UPS's motion for a judgment on the pleadings with respect to Barber's claims that accrued more than 18-months before filing the complaint in this case is GRANTED, the court finding that Barber is entitled to a judgment as a matter of law with respect to said claim. These claims are therefore DISMISSED WITH PREJUDICE.

With respect to Barber's claims based upon disputed charges that have occurred since January 7, 2002, UPS's motion for a judgment on the pleadings is GRANTED to the extent that Barber did not give notice to UPS of the disputed charges within 180 days of receiving the invoice. Said claims are therefore DISMISSED WITH PREJUDICE.

NOTES

[1] The FAAA also contains a preemption clause stating that "a State . . . may not enact or enforce a law, regulation, or other provision having the force and effect of law related to a price, route, or service of an air carrier or carrier affiliated with a direct air carrier . . ." 49 U.S.C. § 41713(b)(4)(A).

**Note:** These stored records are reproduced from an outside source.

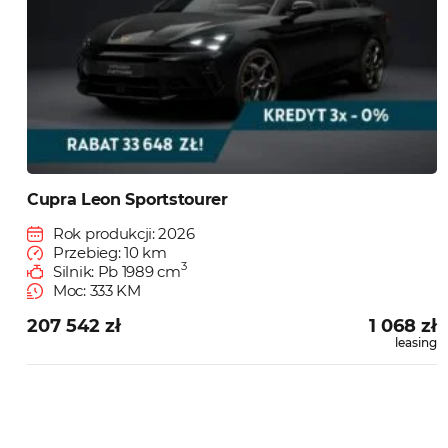
Cupra Leon Sportstourer
Rok produkcji: 2026
Przebieg: 10 km
3
Silnik: Pb 1989 cm
Moc: 333 KM
207 542 zł
1 068 zł
leasing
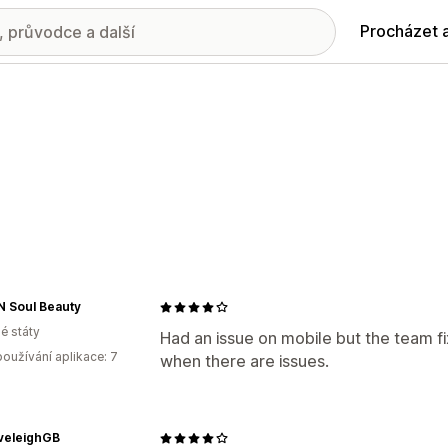
Procházet 
N Soul Beauty
é státy
Had an issue on mobile but the team fi
oužívání aplikace: 7
when there are issues.
veleighGB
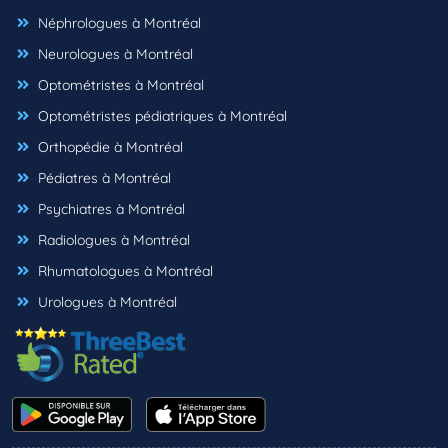
Néphrologues à Montréal
Neurologues à Montréal
Optométristes à Montréal
Optométristes pédiatriques à Montréal
Orthopédie à Montréal
Pédiatres à Montréal
Psychiatres à Montréal
Radiologues à Montréal
Rhumatologues à Montréal
Urologues à Montréal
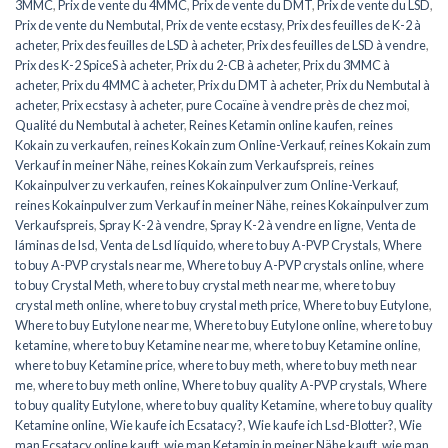
3MMC
,
Prix de vente du 4MMC
,
Prix de vente du DMT
,
Prix de vente du LSD
,
Prix de vente du Nembutal
,
Prix de vente ecstasy
,
Prix des feuilles de K-2 à
acheter
,
Prix des feuilles de LSD à acheter
,
Prix des feuilles de LSD à vendre
,
Prix des K-2 SpiceS à acheter
,
Prix du 2-CB à acheter
,
Prix du 3MMC à
acheter
,
Prix du 4MMC à acheter
,
Prix du DMT à acheter
,
Prix du Nembutal à
acheter
,
Prix ecstasy à acheter
,
pure Cocaïne à vendre près de chez moi
,
Qualité du Nembutal à acheter
,
Reines Ketamin online kaufen
,
reines
Kokain zu verkaufen
,
reines Kokain zum Online-Verkauf
,
reines Kokain zum
Verkauf in meiner Nähe
,
reines Kokain zum Verkaufspreis
,
reines
Kokainpulver zu verkaufen
,
reines Kokainpulver zum Online-Verkauf
,
reines Kokainpulver zum Verkauf in meiner Nähe
,
reines Kokainpulver zum
Verkaufspreis
,
Spray K-2 à vendre
,
Spray K-2 à vendre en ligne
,
Venta de
láminas de lsd
,
Venta de Lsd líquido
,
where to buy A-PVP Crystals
,
Where
to buy A-PVP crystals near me
,
Where to buy A-PVP crystals online
,
where
to buy Crystal Meth
,
where to buy crystal meth near me
,
where to buy
crystal meth online
,
where to buy crystal meth price
,
Where to buy Eutylone
,
Where to buy Eutylone near me
,
Where to buy Eutylone online
,
where to buy
ketamine
,
where to buy Ketamine near me
,
where to buy Ketamine online
,
where to buy Ketamine price
,
where to buy meth
,
where to buy meth near
me
,
where to buy meth online
,
Where to buy quality A-PVP crystals
,
Where
to buy quality Eutylone
,
where to buy quality Ketamine
,
where to buy quality
Ketamine online
,
Wie kaufe ich Ecsatacy?
,
Wie kaufe ich Lsd-Blotter?
,
Wie
man Ecsatacy online kauft
,
wie man Ketamin in meiner Nähe kauft
,
wie man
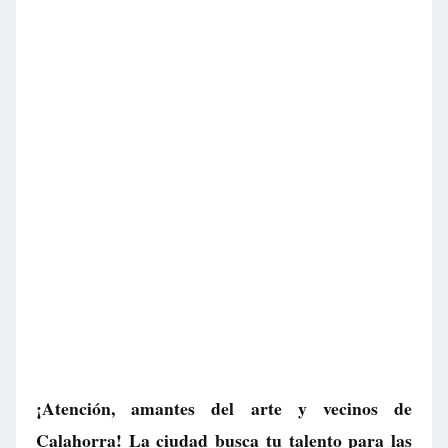
¡Atención, amantes del arte y vecinos de
Calahorra! La ciudad busca tu talento para las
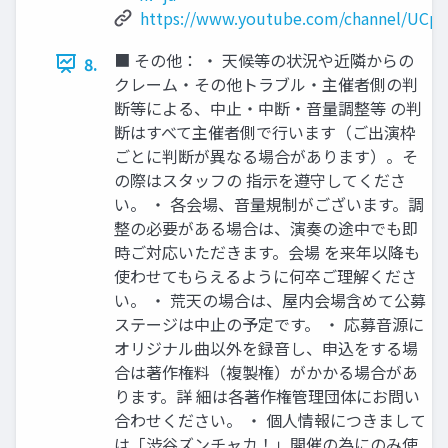
https://www.youtube.com/channel/UC
■ その他： ・ 天候等の状況や近隣からの
8.
クレーム・その他トラブル・主催者側の判
断等による、中止・中断・音量調整等 の判
断はすべて主催者側で行います（ご出演枠
ごとに判断が異なる場合があります）。そ
の際はスタッフの 指示を遵守してくださ
い。 ・ 各会場、音量規制がございます。調
整の必要がある場合は、演奏の途中でも即
時ご対応いただきます。会場 を来年以降も
使わせてもらえるように何卒ご理解くださ
い。 ・ 荒天の場合は、屋内会場含めて公募
ステージは中止の予定です。 ・ 応募音源に
オリジナル曲以外を録音し、申込をする場
合は著作権料（複製権）がかかる場合があ
ります。詳 細は各著作権管理団体にお問い
合わせください。 ・ 個人情報につきまして
は「渋谷ズンチャカ！」開催の為にのみ使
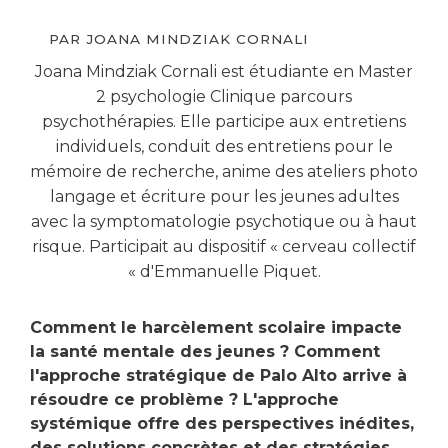
PAR
JOANA MINDZIAK CORNALI
Joana Mindziak Cornali est étudiante en Master
2 psychologie Clinique parcours
psychothérapies. Elle participe aux entretiens
individuels, conduit des entretiens pour le
mémoire de recherche, anime des ateliers photo
langage et écriture pour les jeunes adultes
avec la symptomatologie psychotique ou à haut
risque. Participait au dispositif « cerveau collectif
« d'Emmanuelle Piquet.
Comment le harcèlement scolaire impacte
la santé mentale des jeunes ? Comment
l'approche stratégique de Palo Alto arrive à
résoudre ce problème ? L'approche
systémique offre des perspectives inédites,
des solutions concrètes et des stratégies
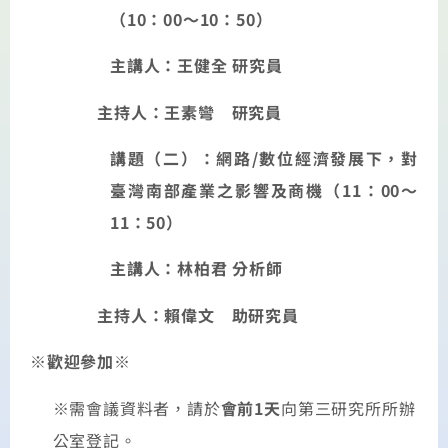
（
10
：
00
～
10
：
50
）
主講人：王健全
研究員
主持人：王素彎 研究員
講題（二）：網路
/
數位經濟發展下，對
臺灣南部產業之影響及商機
（
11
：
00
～
11
：
50
）
主講人：林柏君
分析師
主持人：賴偉文 助研究員
※
歡迎參加
※
※
需會議資料者，請於
會前
1
天
向第三研究所所辦
公室登記。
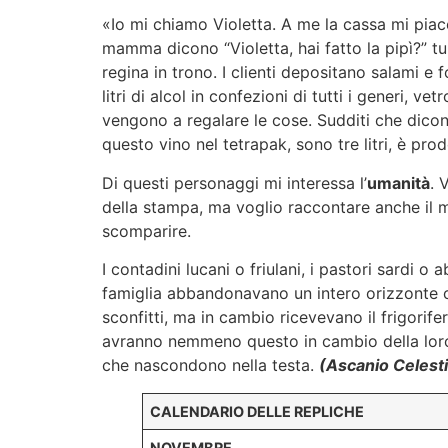
«Io mi chiamo Violetta. A me la cassa mi piac
mamma dicono “Violetta, hai fatto la pipì?” tu
regina in trono. I clienti depositano salami e
litri di alcol in confezioni di tutti i generi, ve
vengono a regalare le cose. Sudditi che dico
questo vino nel tetrapak, sono tre litri, è pro
Di questi personaggi mi interessa l’
umanità
. 
della stampa, ma voglio raccontare anche il mo
scomparire.
I contadini lucani o friulani, i pastori sardi o 
famiglia abbandonavano un intero orizzonte cul
sconfitti, ma in cambio ricevevano il frigorife
avranno nemmeno questo in cambio della loro 
che nascondono nella testa.
(Ascanio Celesti
CALENDARIO DELLE REPLICHE
NOVEMBRE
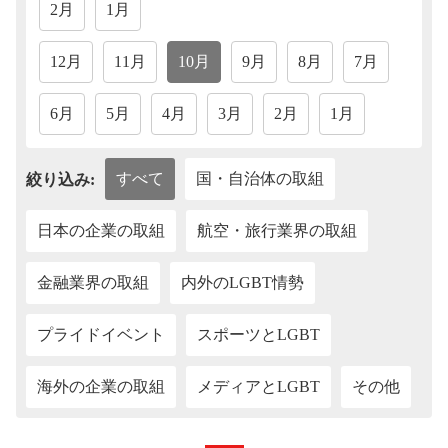
2月
1月
12月
11月
10月
9月
8月
7月
6月
5月
4月
3月
2月
1月
すべて
国・自治体の取組
絞り込み:
日本の企業の取組
航空・旅行業界の取組
金融業界の取組
内外のLGBT情勢
プライドイベント
スポーツとLGBT
海外の企業の取組
メディアとLGBT
その他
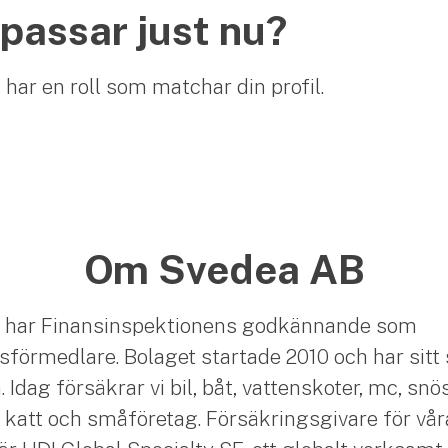
 passar just nu?
i har en roll som matchar din profil.
Om Svedea AB
 har Finansinspektionens godkännande som
sförmedlare. Bolaget startade 2010 och har sitt 
Idag försäkrar vi bil, båt, vattenskoter, mc, snö
 katt och småföretag. Försäkringsgivare för vår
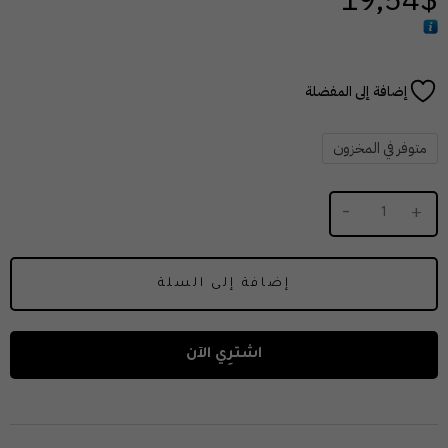
متوفر في المخزون
إضافة إلى السلة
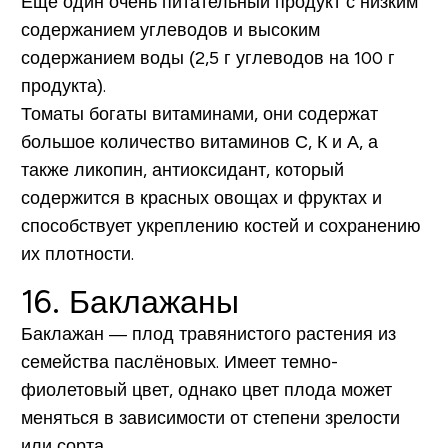
Еще один очень питательный продукт с низким
содержанием углеводов и высоким
содержанием воды
(2,5 г углеводов на 100 г
продукта)
.
Томаты богаты витаминами, они содержат
большое количество витаминов С, К и А, а
также ликопин, антиоксидант, который
содержится в красных овощах и фруктах и
способствует укреплению костей и сохранению
их плотности.
16. Баклажаны
Баклажан — плод травянистого растения из
семейства паслёновых. Имеет темно-
фиолетовый цвет, однако цвет плода может
меняться в зависимости от степени зрелости
или сорта.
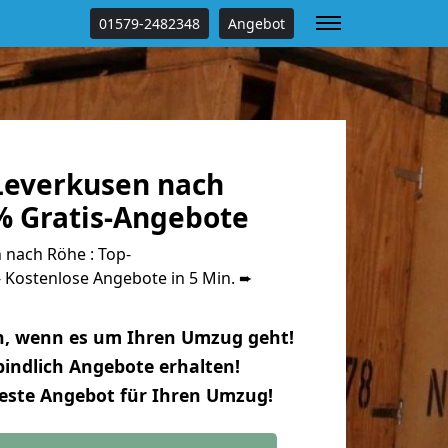
01579-2482348
Angebot
everkusen nach
% Gratis-Angebote
nach Röhe : Top-
Kostenlose Angebote in 5 Min. ➨
n, wenn es um Ihren Umzug geht!
indlich Angebote erhalten!
beste Angebot für Ihren Umzug!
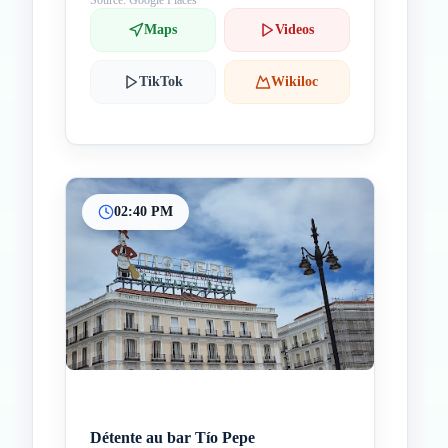
Source: Google Places
Maps
Videos
TikTok
Wikiloc
02:40 PM
Détente au bar Tío Pepe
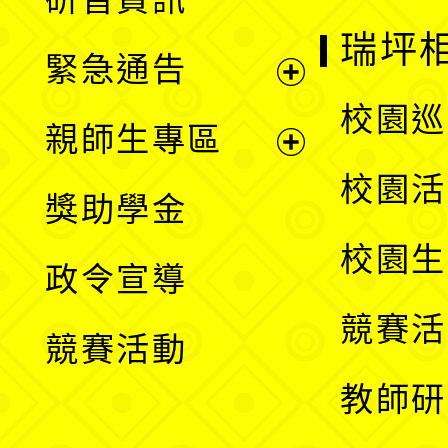
選
開
瑞坪
緊急通告
單
選
展
校園巡
親師生專區
單
開
展
校園活
獎助學金
選
開
校園生
政令宣導
單
選
競賽活
競賽活動
單
教師研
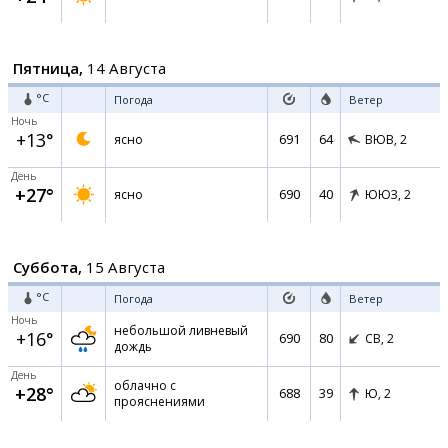
Пятница,
14 Августа
°C
Погода
Ветер
Ночь
+13°
691
64
ясно
ВЮВ,
2
День
+27°
690
40
ясно
ЮЮЗ,
2
Суббота,
15 Августа
°C
Погода
Ветер
Ночь
небольшой ливневый
+16°
690
80
СВ,
2
дождь
День
облачно с
+28°
688
39
Ю,
2
прояснениями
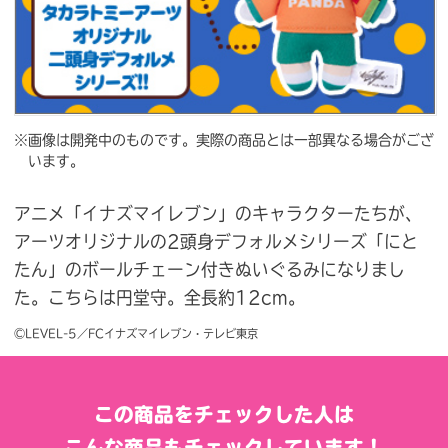
※画像は開発中のものです。実際の商品とは一部異なる場合がござ
います。
アニメ「イナズマイレブン」のキャラクターたちが、
アーツオリジナルの2頭身デフォルメシリーズ「にと
たん」のボールチェーン付きぬいぐるみになりまし
た。こちらは円堂守。全長約12cm。
©LEVEL-5／FCイナズマイレブン・テレビ東京
この商品をチェックした人は
こんな商品もチェックしています！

[2] Congress had since revised the preemption provision of the ADA to read:

"[A] State . . . may not enact or enforce a law, regulation, or other provision having the force and effect of law related to a price, route, or service of an air carrier. . . . "

49 U.S.C. § 41713(b)(1)

[3] The Carmack Amendment states in relevant part:

A carrier providing transportation or service . . . shall issue a receipt or bill of lading for property it receives for transportation under this part. That carrier . . . [is] liable to the person entitled to recover under the receipt or bill of lading. The liability imposed under this paragraph is for the actual loss or injury to the property.

49 U.S.C. § 14706(a)(1).

[4] In 2005, the language of the Customer Agreement changed with regard to the 180-day notice provision. Specifically, since 2005 the Customer Agreement required that "[a]ll claims against UPS arising from or related to the provision of service by UPS . . . shall be extinguished unless the shipper . . . pleads on the face of any complaint filed against UPS satisfaction and compliance with those notice and claims periods as a contractual condition precedent to recovery." Def.'s Ex. B at 142; Def.'s Ex. C-E at Item 505.

[5] The parties also dispute whether the 180-day statutory notice provision set out in 49 U.S.C. § 13710(a)(3)(B) applies to Barber's claims against UPS. Because the court finds that the contractual 180-day notice provision in the Customer Agreement applies to Barber's claims, the court does not need to address the applicability of § 13710(a)(3)(B).